Diskon Listrik Daerah Terdampak Bencana Sumatera Sedang Dikaji Bahlil

waktu baca 2 menit

Prinsipnya Kementerian ESDM akan memberikan diskon, namun kami lagi mengkaji berapa bulan dan biayanya berapa

Jakarta (KABARIN) - Menteri Energi dan Sumber Daya Mineral (ESDM) Bahlil Lahadalia tengah mengkaji rencana pemberian diskon tarif listrik bagi daerah-daerah di Sumatera yang terdampak banjir bandang dan tanah longsor. Wilayah yang masuk dalam kajian tersebut meliputi Sumatera Barat, Sumatera Utara, dan Aceh.

Bahlil mengatakan, secara prinsip pemerintah siap memberikan keringanan listrik bagi warga terdampak bencana. Namun, saat ini Kementerian ESDM masih menghitung skema terbaik, mulai dari durasi diskon hingga besaran biayanya.

“Prinsipnya Kementerian ESDM akan memberikan diskon, namun kami lagi mengkaji berapa bulan dan biayanya berapa,” ujar Bahlil dalam Konferensi Pers Capaian Kinerja Sektor ESDM Tahun 2025 yang digelar di Kantor Kementerian ESDM, Jakarta, Kamis.

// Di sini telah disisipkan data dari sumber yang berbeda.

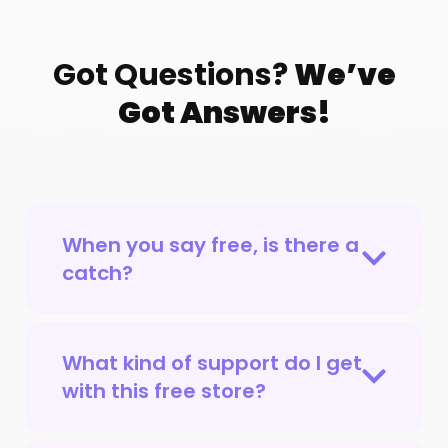
Got Questions?
We’ve
Got Answers!
When you say free, is there a
catch?
What kind of support do I get
with this free store?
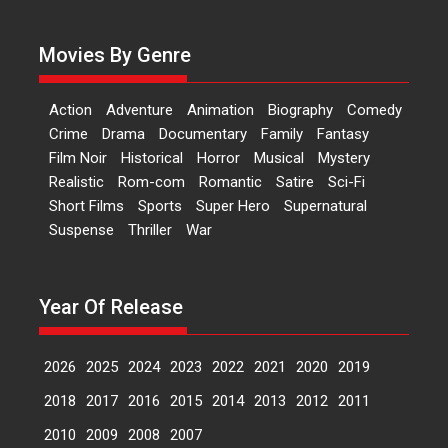
Actress Aishwarya Raj Bhakuni,
currently starring in Oh...
Movies By Genre
Features
Latest News
‘Logon Mein Prem Hoga’:
Action
Adventure
Animation
Biography
Comedy
Dr L Subramaniam &
Crime
Drama
Documentary
Family
Fantasy
Kavita Krishnamurti grace
Film Noir
Historical
Horror
Musical
Mystery
RSFI’s music video launch
Realistic
Rom-com
Romantic
Satire
Sci-Fi
A Milestone Launch: Marking its
Short Films
Sports
Super Hero
Supernatural
fourth year, RSFI...
Suspense
Thriller
War
Events
Latest News
Top Stories
Sketched and filmed my
perception of Life – Mahir
Year Of Release
Kumbhakoni, Director of
‘The Tangled Minds’
2026
2025
2024
2023
2022
2021
2020
2019
Mahir Kumbhakoni’s short
feature, ‘The Tangled Minds’ is...
2018
2017
2016
2015
2014
2013
2012
2011
Features
Interviews
Latest News
2010
2009
2008
2007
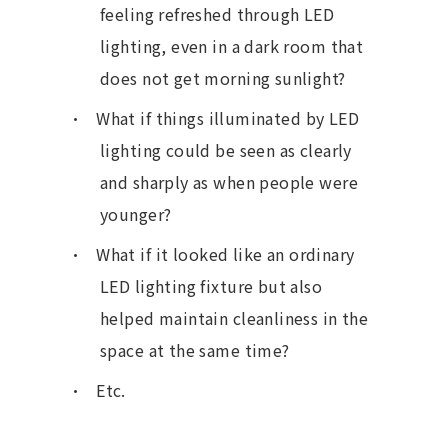
feeling refreshed through LED
lighting, even in a dark room that
does not get morning sunlight?
What if things illuminated by LED
lighting could be seen as clearly
and sharply as when people were
younger?
What if it looked like an ordinary
LED lighting fixture but also
helped maintain cleanliness in the
space at the same time?
Etc.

Menurut Bahlil, rencana diskon listrik ini merupakan respons atas surat permohonan dari para kepala daerah di wilayah yang terdampak bencana. Pemerintah pusat menilai keringanan biaya listrik bisa membantu meringankan beban masyarakat yang masih berjuang memulihkan kondisi pascabencana.

Meski begitu, kebijakan ini belum langsung dieksekusi. Bahlil memastikan akan terlebih dahulu melaporkannya kepada Presiden Prabowo Subianto sebelum keputusan final diambil.

“Karena pasti Bapak Presiden juga sudah memberikan kepada kami untuk hadir dalam melihat persoalan-persoalan yang dihadapi oleh rakyat kita,” ujar Bahlil.

Tak hanya soal tarif listrik, Kementerian ESDM juga bergerak cepat dalam perbaikan infrastruktur kelistrikan di daerah terdampak. Bahlil menyebut masih ada sekitar 150 desa yang perlu dituntaskan pemulihan jaringan listriknya.

“Kami kirim seribu genset kepada saudara-saudara kita di sana, karena masih ada infrastruktur darat tegangan rendah yang belum selesai. Masih ada kurang lebih sekitar 150 desa yang harus kita selesaikan,” kata dia.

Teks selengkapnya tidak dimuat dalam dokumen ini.